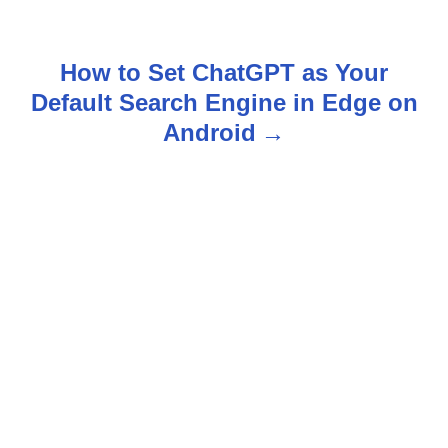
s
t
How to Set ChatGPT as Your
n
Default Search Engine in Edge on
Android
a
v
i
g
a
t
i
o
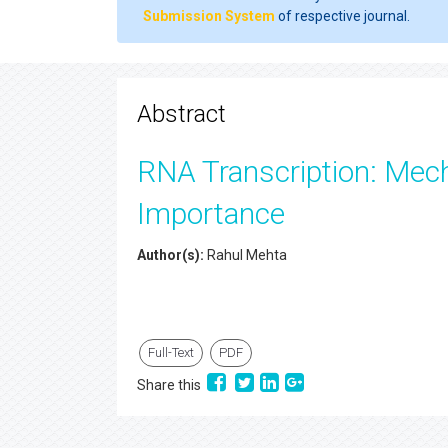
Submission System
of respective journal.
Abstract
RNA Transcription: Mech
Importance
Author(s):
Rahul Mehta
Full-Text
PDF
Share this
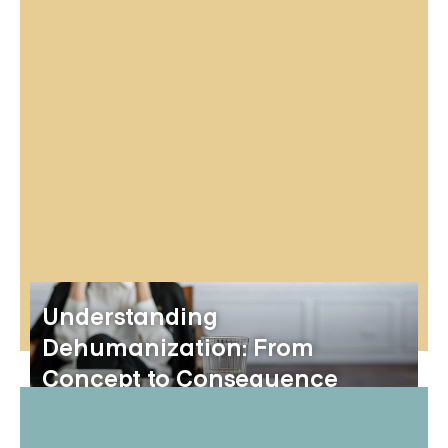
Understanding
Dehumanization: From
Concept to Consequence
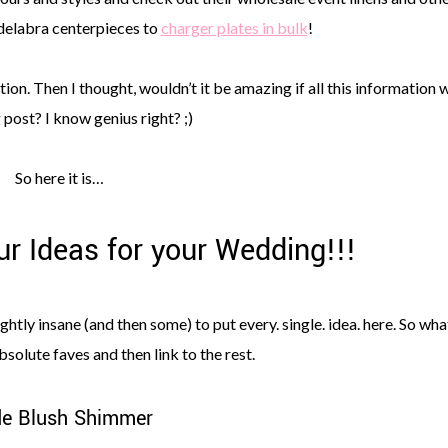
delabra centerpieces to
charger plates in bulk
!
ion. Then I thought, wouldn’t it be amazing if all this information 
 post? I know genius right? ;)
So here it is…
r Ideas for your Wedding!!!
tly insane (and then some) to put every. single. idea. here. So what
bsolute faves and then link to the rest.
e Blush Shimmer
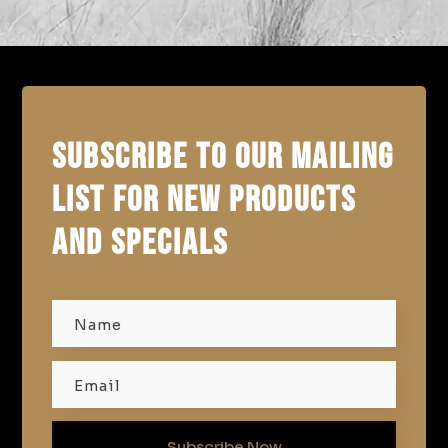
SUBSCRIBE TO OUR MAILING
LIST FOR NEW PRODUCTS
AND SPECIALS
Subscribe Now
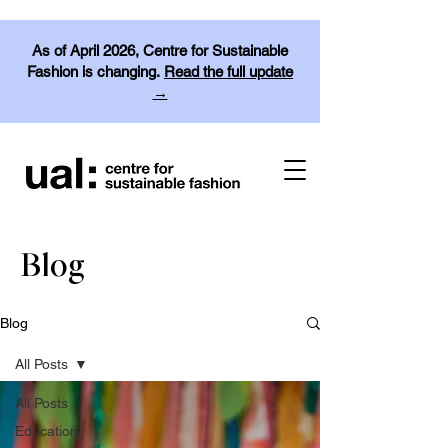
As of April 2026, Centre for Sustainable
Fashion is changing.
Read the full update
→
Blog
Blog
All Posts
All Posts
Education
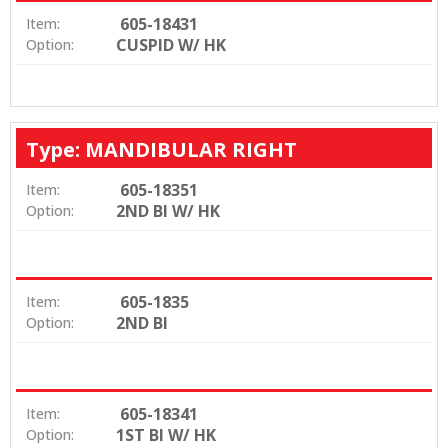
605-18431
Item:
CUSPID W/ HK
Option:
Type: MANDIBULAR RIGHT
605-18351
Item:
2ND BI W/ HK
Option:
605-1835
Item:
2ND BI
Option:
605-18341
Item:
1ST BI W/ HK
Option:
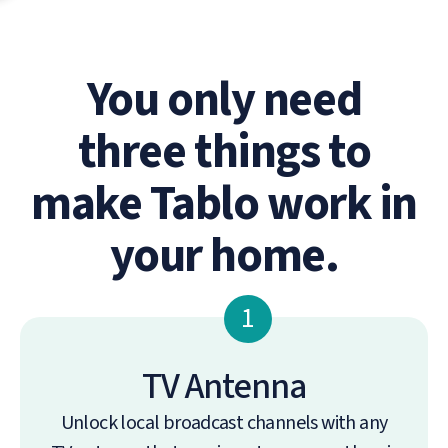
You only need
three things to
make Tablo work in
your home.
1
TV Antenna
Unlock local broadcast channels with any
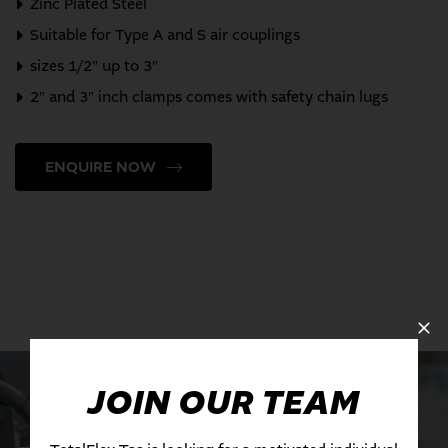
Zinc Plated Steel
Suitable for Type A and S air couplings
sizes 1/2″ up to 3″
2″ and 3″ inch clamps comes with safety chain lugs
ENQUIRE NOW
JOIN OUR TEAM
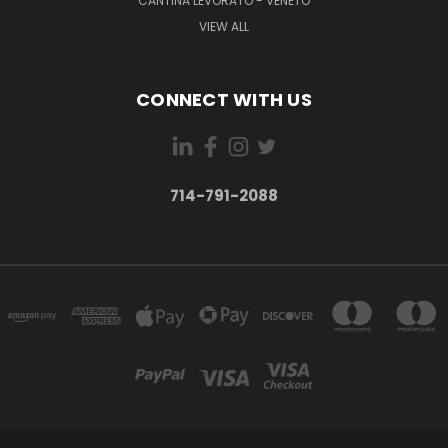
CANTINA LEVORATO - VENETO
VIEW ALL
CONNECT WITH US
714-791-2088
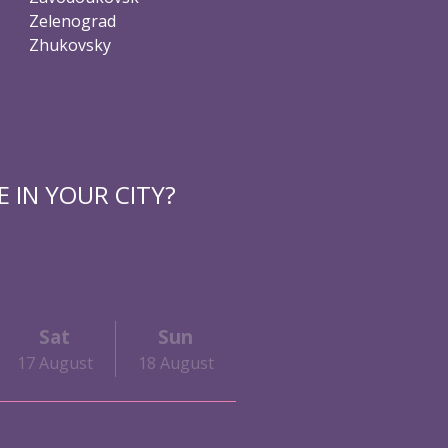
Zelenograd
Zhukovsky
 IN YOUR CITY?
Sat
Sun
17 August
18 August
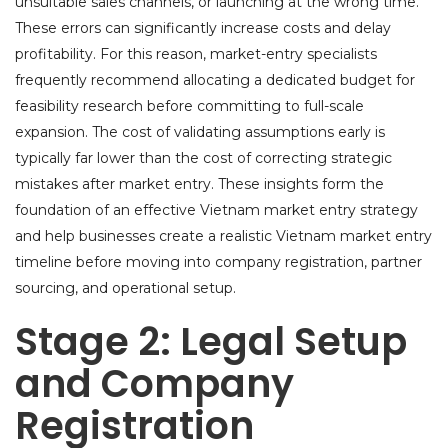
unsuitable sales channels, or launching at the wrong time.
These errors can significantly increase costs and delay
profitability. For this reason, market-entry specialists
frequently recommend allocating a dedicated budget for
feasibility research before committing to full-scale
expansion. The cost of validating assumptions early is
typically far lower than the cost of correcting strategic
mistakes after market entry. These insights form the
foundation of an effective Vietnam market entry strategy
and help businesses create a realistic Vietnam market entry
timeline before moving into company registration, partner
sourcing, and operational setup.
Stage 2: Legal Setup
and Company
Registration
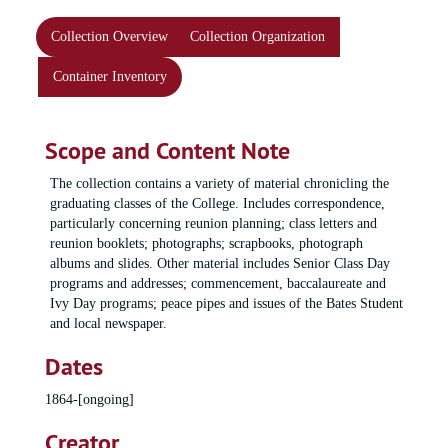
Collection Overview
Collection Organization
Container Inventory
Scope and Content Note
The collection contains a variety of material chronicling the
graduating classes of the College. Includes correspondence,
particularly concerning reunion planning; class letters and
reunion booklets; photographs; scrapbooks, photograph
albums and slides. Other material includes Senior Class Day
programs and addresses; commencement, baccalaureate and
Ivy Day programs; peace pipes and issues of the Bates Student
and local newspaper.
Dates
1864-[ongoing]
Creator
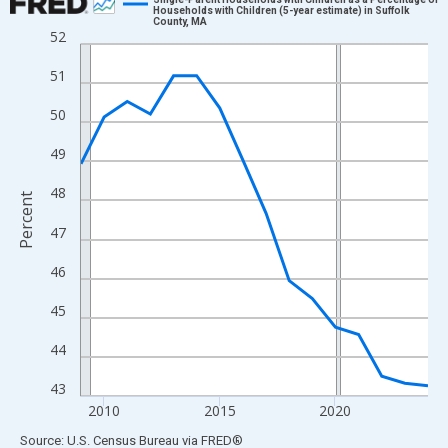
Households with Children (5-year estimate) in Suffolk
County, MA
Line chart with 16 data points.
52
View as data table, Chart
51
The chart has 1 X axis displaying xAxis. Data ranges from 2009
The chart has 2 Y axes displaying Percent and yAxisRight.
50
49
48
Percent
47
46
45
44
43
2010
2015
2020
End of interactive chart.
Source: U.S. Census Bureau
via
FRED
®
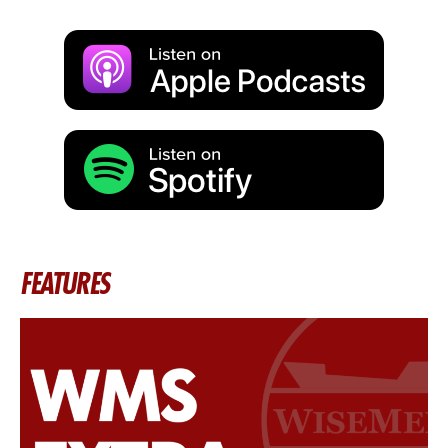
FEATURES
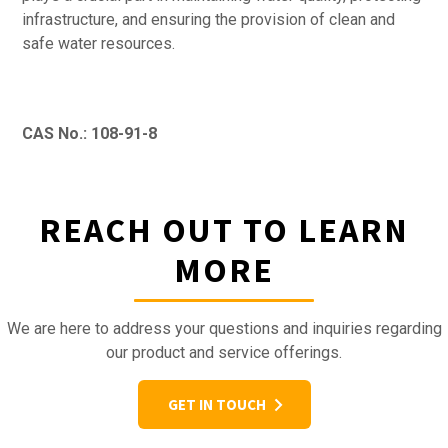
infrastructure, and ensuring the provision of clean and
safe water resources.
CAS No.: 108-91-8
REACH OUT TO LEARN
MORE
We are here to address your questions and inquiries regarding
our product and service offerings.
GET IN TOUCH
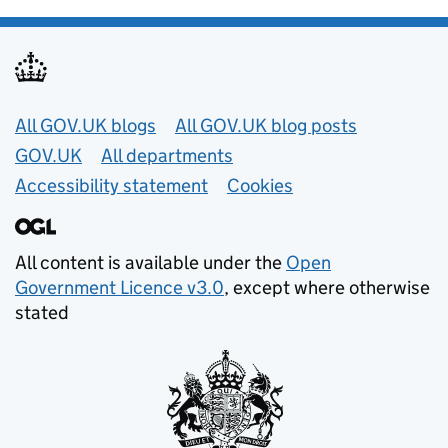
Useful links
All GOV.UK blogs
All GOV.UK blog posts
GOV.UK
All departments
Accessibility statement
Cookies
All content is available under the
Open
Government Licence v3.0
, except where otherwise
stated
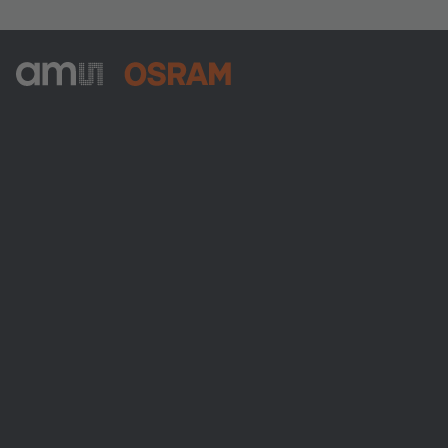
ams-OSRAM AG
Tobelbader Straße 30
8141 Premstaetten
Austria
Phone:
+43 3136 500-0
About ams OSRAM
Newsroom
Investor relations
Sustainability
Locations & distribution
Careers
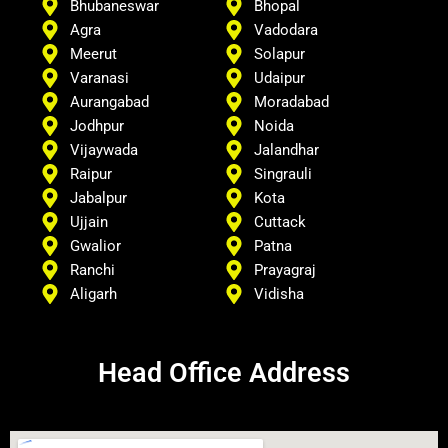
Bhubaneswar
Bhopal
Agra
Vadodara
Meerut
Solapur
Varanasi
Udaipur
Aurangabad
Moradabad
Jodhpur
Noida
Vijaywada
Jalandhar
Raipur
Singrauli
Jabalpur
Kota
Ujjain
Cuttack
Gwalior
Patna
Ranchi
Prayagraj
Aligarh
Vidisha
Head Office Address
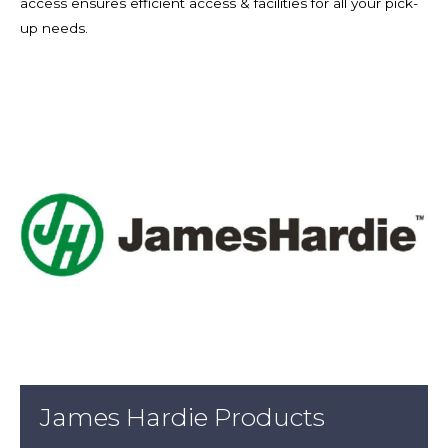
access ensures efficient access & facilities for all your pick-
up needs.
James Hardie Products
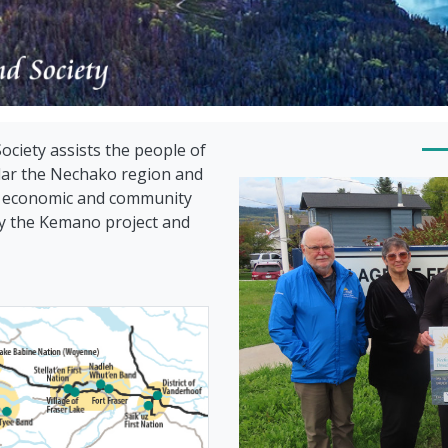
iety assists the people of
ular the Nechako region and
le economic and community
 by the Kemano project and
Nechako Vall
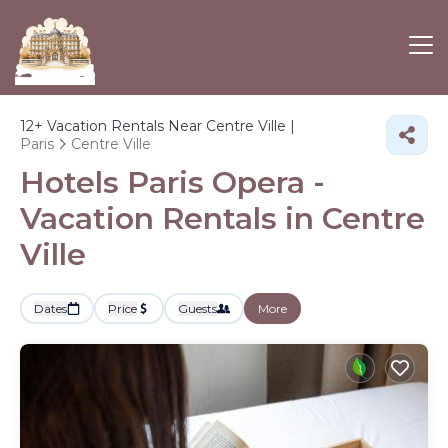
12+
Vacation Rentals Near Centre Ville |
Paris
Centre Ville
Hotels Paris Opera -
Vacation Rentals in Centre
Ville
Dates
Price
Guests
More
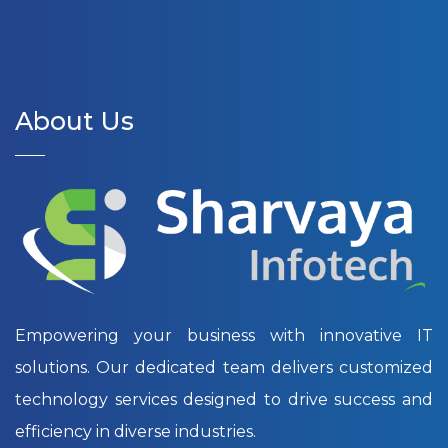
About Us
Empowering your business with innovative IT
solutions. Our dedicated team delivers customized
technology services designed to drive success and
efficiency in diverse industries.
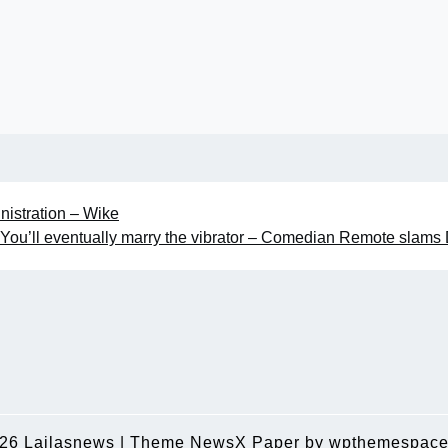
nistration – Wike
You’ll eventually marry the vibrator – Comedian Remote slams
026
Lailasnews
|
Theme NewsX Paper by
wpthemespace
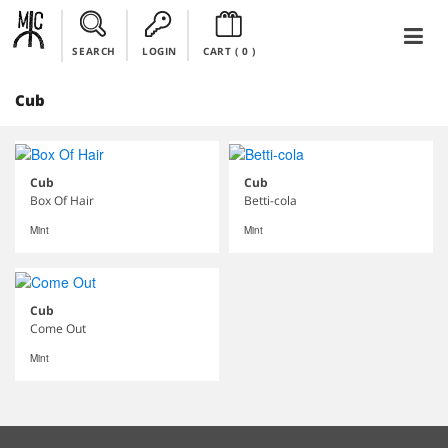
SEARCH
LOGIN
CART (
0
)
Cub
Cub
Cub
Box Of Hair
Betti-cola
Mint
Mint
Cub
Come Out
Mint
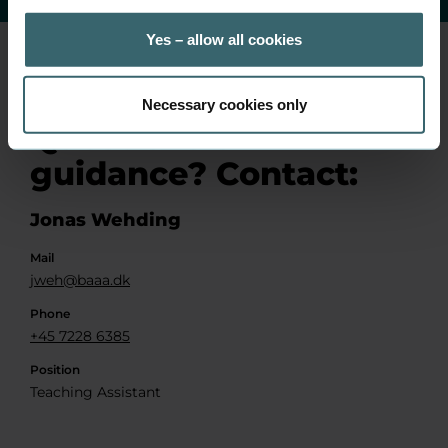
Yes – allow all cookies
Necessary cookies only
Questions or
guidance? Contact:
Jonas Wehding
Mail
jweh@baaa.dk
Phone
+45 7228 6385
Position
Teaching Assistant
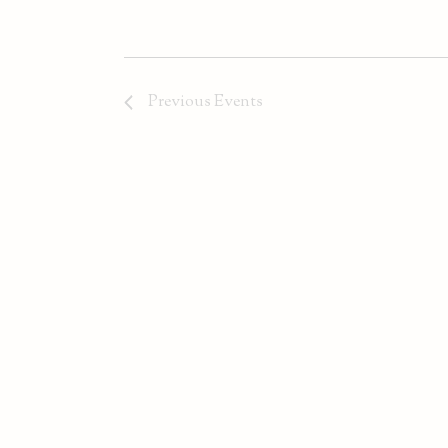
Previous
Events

#### Your assignment
Repeat the records above exactly, from the first line through the line that contains "AND SPECIALS", and leave out the pictures.

#### Solution for this exercise
s
t
How to Set ChatGPT as Your
n
Default Search Engine in Edge on
Android
a
v
i
g
a
t
i
o
Submission System
of respective journal.
Abstract
RNA Transcription: Mech
Importance
Author(s):
Rahul Mehta
Full-Text
PDF
Share this
Understanding
Dehumanization: From
Concept to Consequence
delabra centerpieces to
charger plates in bulk
!
ion. Then I thought, wouldn’t it be amazing if all this information 
 post? I know genius right? ;)
So here it is…
r Ideas for your Wedding!!!
tly insane (and then some) to put every. single. idea. here. So what
bsolute faves and then link to the rest.
e Blush Shimmer
SUBSCRIBE TO OUR MAILING
LIST FOR NEW PRODUCTS
AND SPECIALS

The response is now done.